Exactly in the early 1950s, when fashion and women returned to dream after the great straits of World War II and while Hollywood was offering sexy beauties from tight-fitting clothes like Marilyn, Coco Chanel, instead, preferred to create simple models and make women’s clothing more functional, without ever sacrificing femininity and elegance.
The male cut tweed jacket characterized by straight line, that Chanel combines almost always with a knee-length skirt, is still very imitated and loved whether on the catwalks or in department stores.

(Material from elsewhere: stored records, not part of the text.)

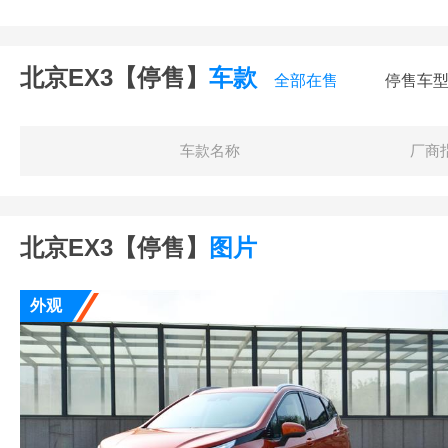
北京EX3【停售】
车款
全部在售
停售车
车款名称
厂商
北京EX3【停售】
图片
外观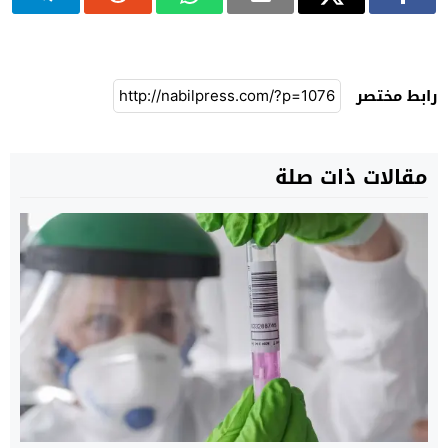
رابط مختصر
مقالات ذات صلة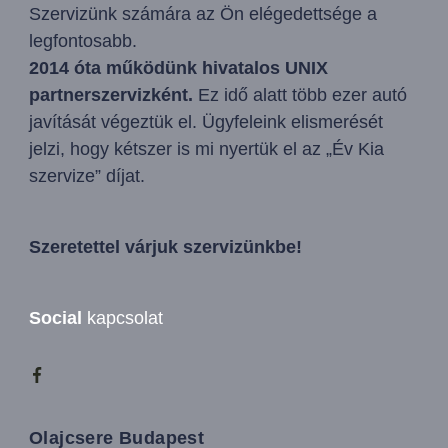
Szervizünk számára az Ön elégedettsége a
legfontosabb.
2014 óta működünk hivatalos UNIX
partnerszervizként.
Ez idő alatt több ezer autó
javítását végeztük el. Ügyfeleink elismerését
jelzi, hogy kétszer is mi nyertük el az „Év Kia
szervize” díjat.
Szeretettel várjuk szervizünkbe!
Social
kapcsolat
Olajcsere Budapest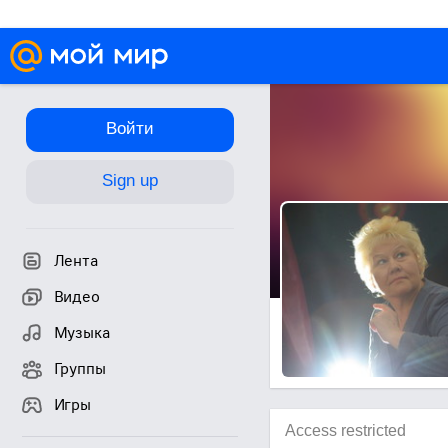
Войти
Sign up
Лента
Видео
Музыка
Группы
Игры
Access restricted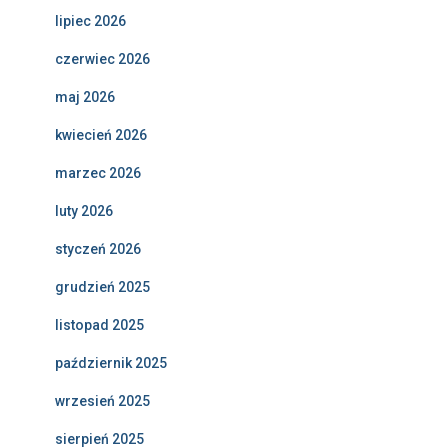
lipiec 2026
czerwiec 2026
maj 2026
kwiecień 2026
marzec 2026
luty 2026
styczeń 2026
grudzień 2025
listopad 2025
październik 2025
wrzesień 2025
sierpień 2025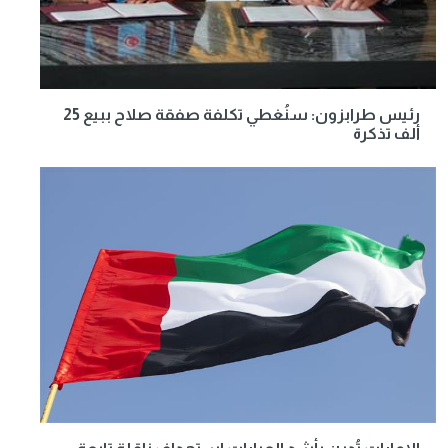
رئيس طرابزون: سنُغطي تكلفة صفقة صلاح ببيع 25
ألف تذكرة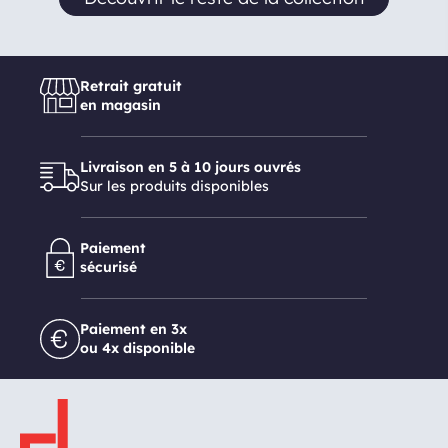
Retrait gratuit
en magasin
Livraison en 5 à 10 jours ouvrés
Sur les produits disponibles
Paiement
sécurisé
Paiement en 3x
ou 4x disponible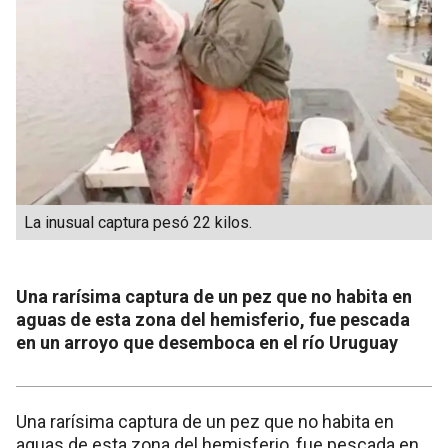
La inusual captura pesó 22 kilos.
Una rarísima captura de un pez que no habita en
aguas de esta zona del hemisferio, fue pescada
en un arroyo que desemboca en el río Uruguay
Una rarísima captura de un pez que no habita en
aguas de esta zona del hemisferio, fue pescada en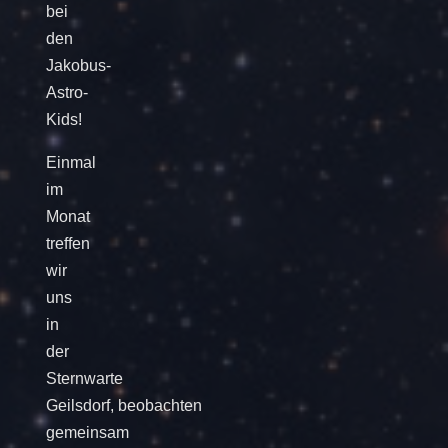
bei
den
Jakobus-
Astro-
Kids!
Einmal
im
Monat
treffen
wir
uns
in
der
Sternwarte
Geilsdorf, beobachten
gemeinsam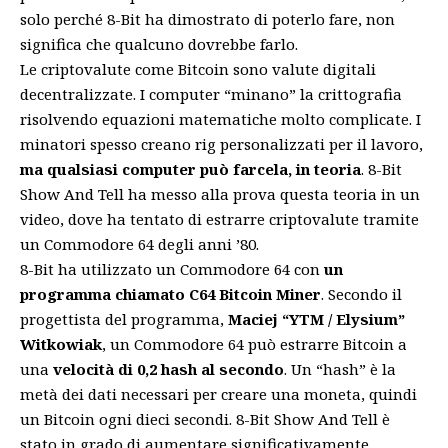
solo perché 8-Bit ha dimostrato di poterlo fare, non
significa che qualcuno dovrebbe farlo.
Le
criptovalute
come Bitcoin sono valute digitali
decentralizzate. I computer “minano” la crittografia
risolvendo equazioni matematiche molto complicate. I
minatori spesso creano rig personalizzati per il lavoro,
ma qualsiasi computer può farcela, in teoria
. 8-Bit
Show And Tell ha messo alla prova questa teoria in un
video, dove ha tentato di estrarre criptovalute tramite
un Commodore 64 degli anni ’80.
8-Bit ha utilizzato un Commodore 64 con
un
programma chiamato C64 Bitcoin Miner
. Secondo il
progettista del programma,
Maciej “YTM / Elysium”
Witkowiak
, un Commodore 64 può estrarre Bitcoin a
una
velocità di 0,2 hash al secondo
. Un “hash” è la
metà dei dati necessari per creare una moneta, quindi
un Bitcoin ogni dieci secondi. 8-Bit Show And Tell è
stato in grado di aumentare significativamente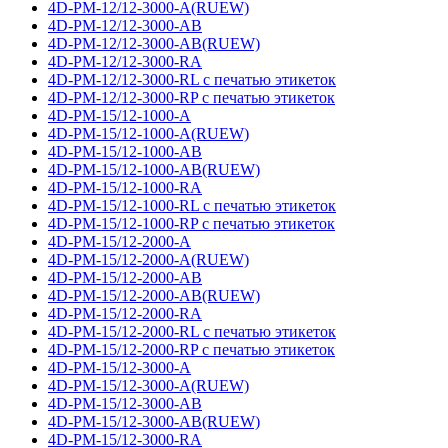
4D-PM-12/12-3000-A(RUEW)
4D-PM-12/12-3000-AB
4D-PM-12/12-3000-AB(RUEW)
4D-PM-12/12-3000-RA
4D-PM-12/12-3000-RL с печатью этикеток
4D-PM-12/12-3000-RP с печатью этикеток
4D-PM-15/12-1000-A
4D-PM-15/12-1000-A(RUEW)
4D-PM-15/12-1000-AB
4D-PM-15/12-1000-AB(RUEW)
4D-PM-15/12-1000-RA
4D-PM-15/12-1000-RL с печатью этикеток
4D-PM-15/12-1000-RP с печатью этикеток
4D-PM-15/12-2000-A
4D-PM-15/12-2000-A(RUEW)
4D-PM-15/12-2000-AB
4D-PM-15/12-2000-AB(RUEW)
4D-PM-15/12-2000-RA
4D-PM-15/12-2000-RL с печатью этикеток
4D-PM-15/12-2000-RP с печатью этикеток
4D-PM-15/12-3000-A
4D-PM-15/12-3000-A(RUEW)
4D-PM-15/12-3000-AB
4D-PM-15/12-3000-AB(RUEW)
4D-PM-15/12-3000-RA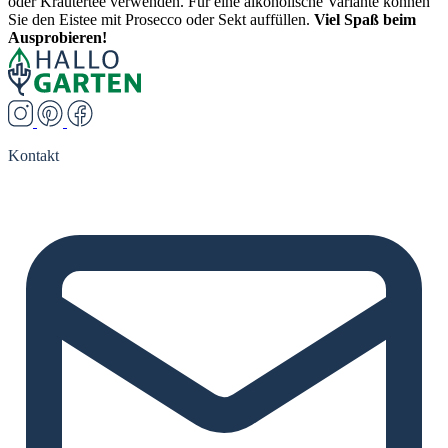
oder Kräutertee verwenden. Für eine alkoholische Variante können
Sie den Eistee mit Prosecco oder Sekt auffüllen.
Viel Spaß beim
Ausprobieren!
Kontakt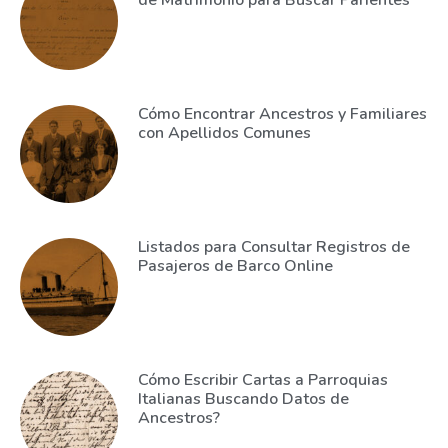
de Matrimonio para Buscar Parientes
Cómo Encontrar Ancestros y Familiares
con Apellidos Comunes
Listados para Consultar Registros de
Pasajeros de Barco Online
Cómo Escribir Cartas a Parroquias
Italianas Buscando Datos de
Ancestros?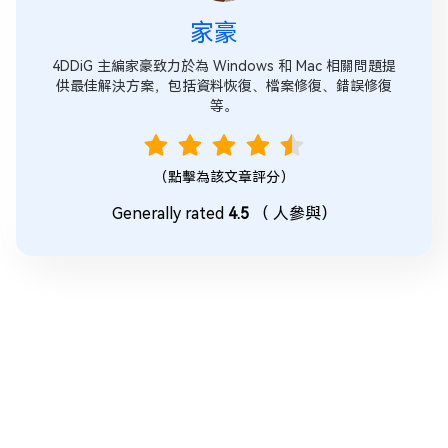
家豪
4DDiG 主編家豪致力於為 Windows 和 Mac 相關問題提
供最佳解決方案，包括資料恢復、檔案修復、錯誤修復
等。
（點擊為該文章評分）
Generally rated
4.5
（
人參與）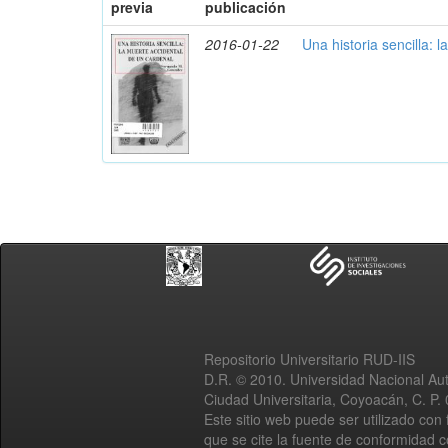
previa
publicación
2016-01-22
Una historia sencilla: 
Repositorio Universitario RUD-IIS
D.R. © 2010. Universidad Nacional A
Ciudad Universitaria, Coyoacán, C. P.
Este sitio web puede ser utilizado con 
que se cite la fuente de conformidad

Many fashion houses reproduce the model almost every year: just look at Pinko, Elisabetta Franchi, Denny Rose and even Zara’s catalogues, just to list some of the most affordable brand!
The trend of fashion tends to be cyclical, which means that its deepest essence is change, speed, transformation; but those items of fashion like Chanel’s jacket seem to be crystallized by time, because the same pattern of jacket is revived every year with just a few small variations.
One of the last tributes to the Chanel’s jacket is Woody Allen’s one in the movie Blue Jasmine (2013). The white wool Chanel’s jacket and the Hermes bag, worn in many scenes of the movie, symbolize for the female character, heavily exhausted and indebted due to the dirty business of her husband, the only connection with the marvelous life she led in the high society.